Поверхность ее везде шероховата и покрыта каменьями,
а из сих камней есть такие, что всякую меру превосходят.
Биллингс, 1791 г.
На берегу протоки лежит 17 бочек, — и сегодня, после полета на юг, мы опорожним последние, чтобы улететь в Анадырь, домой — как мы говорим. А с катера мы взяли еще 4 бочки — это за 3 дня. Ужасно прожорлива наша птица, но зато и работает безукоризненно. Уже дряхлая, (ведь по летам своим она могла бы выйти в отставку) — и с такими многочисленными недостатками, как, например, отсутствие необходимейших приборов — и все же она работает изо дня в день, безотказно. Моторы заводятся, как часы — нет случая, чтобы мы тоскливо сидели на реке, пока борт-механик ковыряет что-то в Бристоле или в моторе, и ругается сквозь зубы. И в воздухе ни разу не слышали мы предательских перебоев, изменений равномерного звука, которые сразу заставляют настораживаться и терять доверие к машине. А у нас с каждым днем все большее спокойствие в работе, все большая уверенность в том, что самолет полетит туда, куда надо, и столько, сколько надо-И наши маршруты прокладываются все с большей и большей правильностью, как математические линии, заполняющие с правильными промежутками пространство, а не так, как в прошлом году — как линии спортивных достижений, непрестанного горения, неуверенной надежды — "а вдруг удастся".
Уверенность этого лета, конечно, эфемерна, — стоит случиться одной вынужденной посадке, и снова полеты превратятся в то, что они есть еще на самом деле — в своего рода лоттерею, где счастливый выигрывает.

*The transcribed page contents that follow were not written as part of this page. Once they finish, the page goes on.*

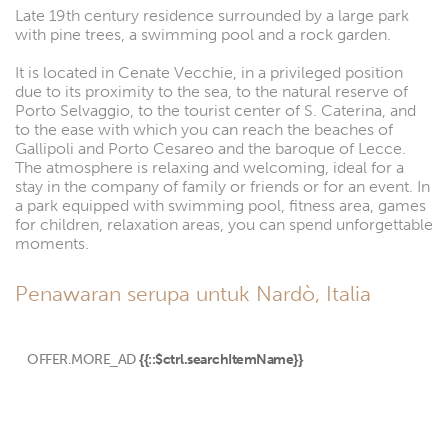
Late 19th century residence surrounded by a large park
with pine trees, a swimming pool and a rock garden.
It is located in Cenate Vecchie, in a privileged position
due to its proximity to the sea, to the natural reserve of
Porto Selvaggio, to the tourist center of S. Caterina, and
to the ease with which you can reach the beaches of
Gallipoli and Porto Cesareo and the baroque of Lecce.
The atmosphere is relaxing and welcoming, ideal for a
stay in the company of family or friends or for an event. In
a park equipped with swimming pool, fitness area, games
for children, relaxation areas, you can spend unforgettable
moments.
Penawaran serupa untuk Nardò, Italia
OFFER.MORE_AD
{{::$ctrl.searchItemName}}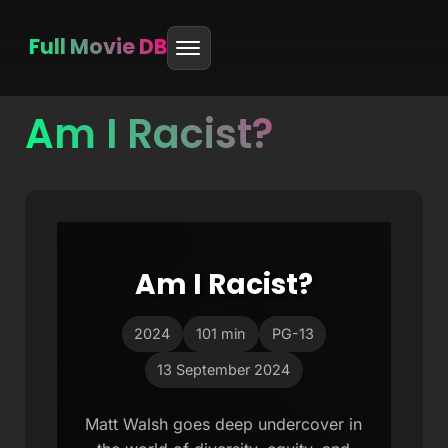
Full Movie DB
Am I Racist?
Skip
to
content
Am I Racist?
2024
101 min
PG-13
13 September 2024
Matt Walsh goes deep undercover in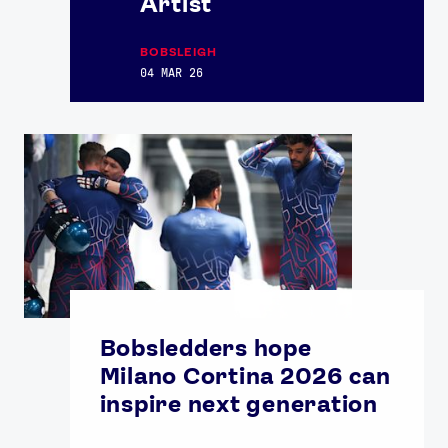
Artist
BOBSLEIGH
04 MAR 26
Bobsledders hope
Milano Cortina 2026 can
inspire next generation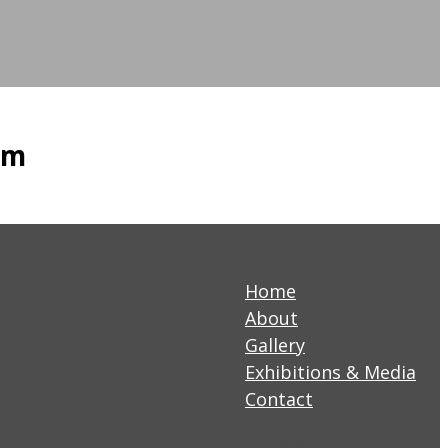
am
Home
About
Gallery
Exhibitions & Media
Contact
YouTube
Facebook
Twitter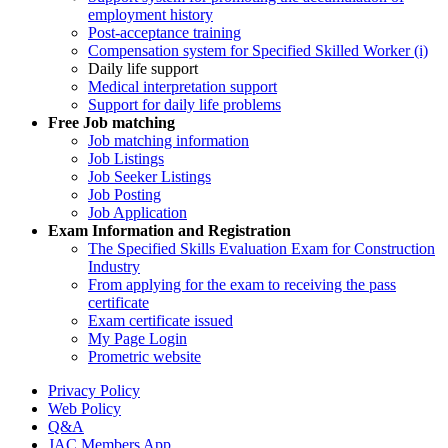
employment history
Post-acceptance training
Compensation system for Specified Skilled Worker (i)
Daily life support
Medical interpretation support
Support for daily life problems
Free
Job matching
Job matching information
Job Listings
Job Seeker Listings
Job Posting
Job Application
Exam Information and Registration
The Specified Skills Evaluation Exam for Construction
Industry
From applying for the exam to receiving the pass
certificate
Exam certificate issued
My Page Login
Prometric website
Privacy Policy
Web Policy
Q&A
JAC Members App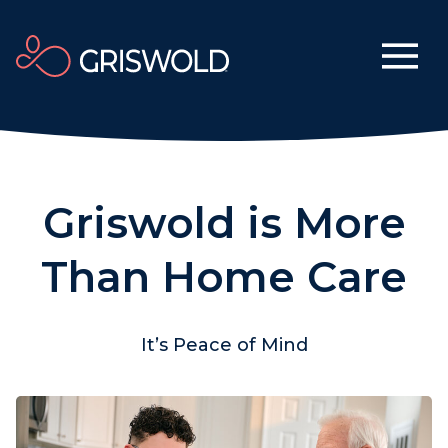
Griswold is More
Than Home Care
It’s Peace of Mind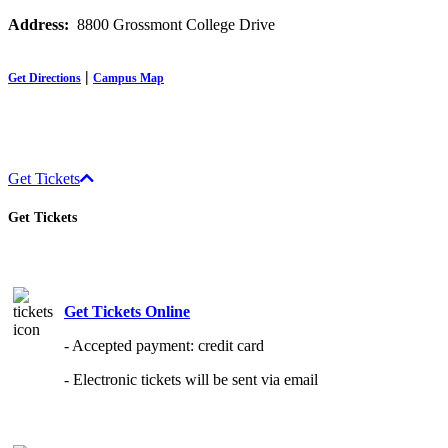
Address:
8800 Grossmont College Drive
|
Get Directions
Campus Map
Get Tickets
Get Tickets
Get Tickets Online
- Accepted payment: credit card
- Electronic tickets will be sent via email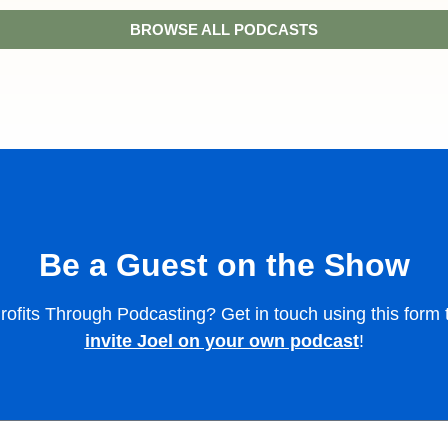
BROWSE ALL PODCASTS
Be a Guest on the Show
 Profits Through Podcasting? Get in touch using this for
invite Joel on your own podcast
!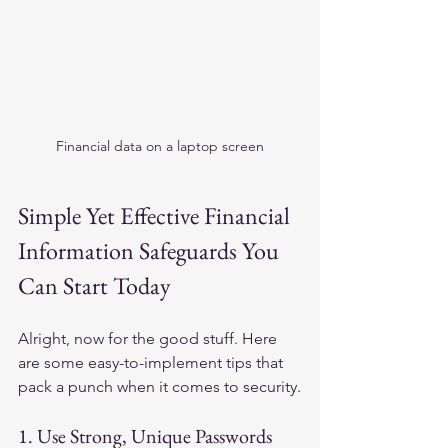
Financial data on a laptop screen
Simple Yet Effective Financial 
Information Safeguards You 
Can Start Today
Alright, now for the good stuff. Here 
are some easy-to-implement tips that 
pack a punch when it comes to security.
1. Use Strong, Unique Passwords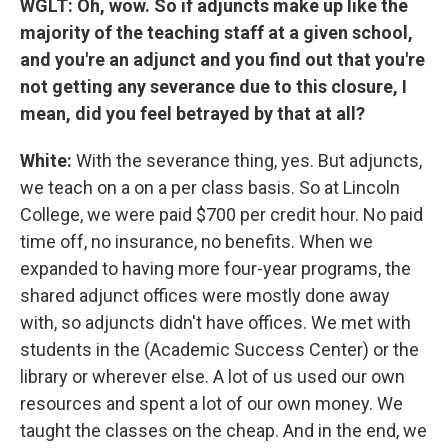
WGLT: Oh, wow. So if adjuncts make up like the
majority of the teaching staff at a given school,
and you're an adjunct and you find out that you're
not getting any severance due to this closure, I
mean, did you feel betrayed by that at all?
White:
With the severance thing, yes. But adjuncts,
we teach on a on a per class basis. So at Lincoln
College, we were paid $700 per credit hour. No paid
time off, no insurance, no benefits. When we
expanded to having more four-year programs, the
shared adjunct offices were mostly done away
with, so adjuncts didn't have offices. We met with
students in the (Academic Success Center) or the
library or wherever else. A lot of us used our own
resources and spent a lot of our own money. We
taught the classes on the cheap. And in the end, we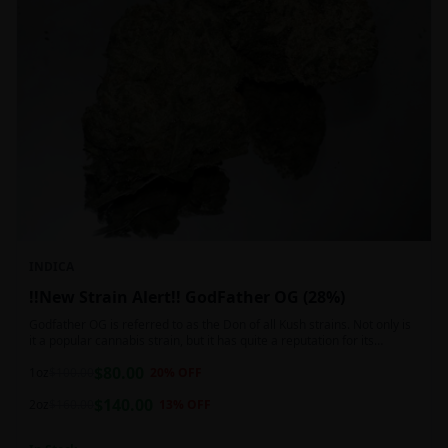
INDICA
!!New Strain Alert!! GodFather OG (28%)
Godfather OG is referred to as the Don of all Kush strains. Not only is
it a popular cannabis strain, but it has quite a reputation for its
sedative properties. Being an indica dominant hybrid strain,
$
80.00
1oz
$
100.00
20
% OFF
$
140.00
2oz
$
160.00
13
% OFF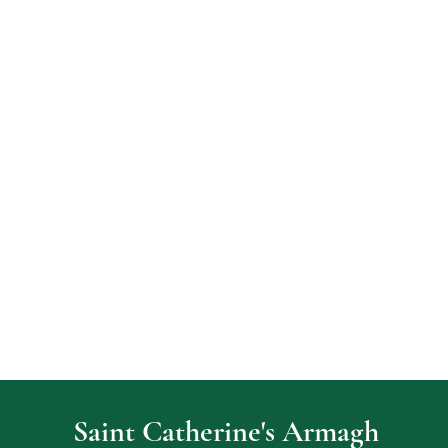
Saint Catherine's Armagh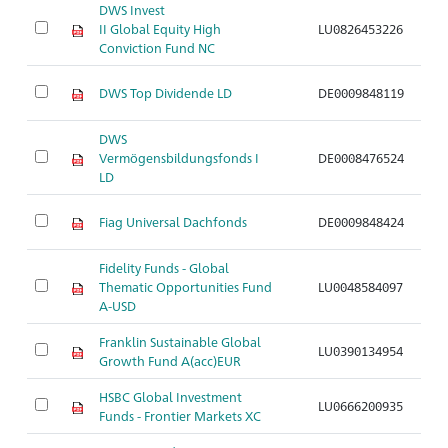
DWS Invest
II Global Equity High
LU0826453226
Ar
Conviction Fund NC
DWS Top Dividende LD
DE0009848119
Ar
DWS
Vermögensbildungsfonds I
DE0008476524
Ar
LD
Fiag Universal Dachfonds
DE0009848424
Ar
Fidelity Funds - Global
Thematic Opportunities Fund
LU0048584097
Ar
A-USD
Franklin Sustainable Global
LU0390134954
Ar
Growth Fund A(acc)EUR
HSBC Global Investment
LU0666200935
Ar
Funds - Frontier Markets XC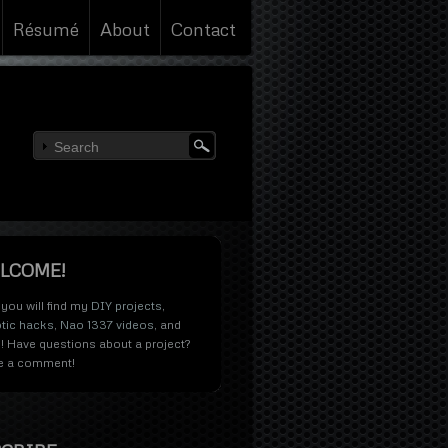
Résumé
About
Contact
LCOME!
you will find my
DIY projects
,
tic hacks
,
Nao 1337 videos
, and
! Have questions about a project?
e a comment!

Для сегодняшнего полета небо не приготовило благосклонного приема — на юге опять облака, но нам нельзя выбирать, это единственный полет, который остался из Чекаева. Но облака высоко, выше тысячи метров, а горы на этом маршруте не очень значительны.
Мы набираем высоту, отдельные кучевые облака — кучки белого дыма — летят навстречу. Приходится против обыкновения пойти над ними. Кажется на западе, куда мы направляемся, облака кончаются.
Холодно, — мы забрались на 1 700 метров. Светло, нестерпимо ярко отражается солнце от сплошных белых масс на юге.
Внизу знакомый уже Майн, а вдалеке милая Крепость. Надо повернуть на юг, и спуститься под тучи — на юге сплошной их покров. Идем под самыми облаками, и как всегда, начинает кидать самолет. По прокладке мы должны итти вдоль Майна, но вот странно: Майн отходит все дальше и дальше к западу. А между тем все учтено: и девиация компаса, и магнитное склонение, и угол сноса самолета ветром Опять то-же, что было при полете на Пенжину—Майн не хочет оставаться там, где ему показано на картах. Придется подчиниться его желанию, и перенести его в то место, где ему хочется течь.
Но это меняет наши планы — радиус действия самолета не позволит нам достигнуть самой вершины Майна, где широкая его равнина незаметно переходит в равнину Пара-польского дола, — как видно было с Пенжиной. Жаль, — это место в географическом отношении очень интересно. Но все равно, — там низкие тучи, и попасть к горе Пал-пал не удастся.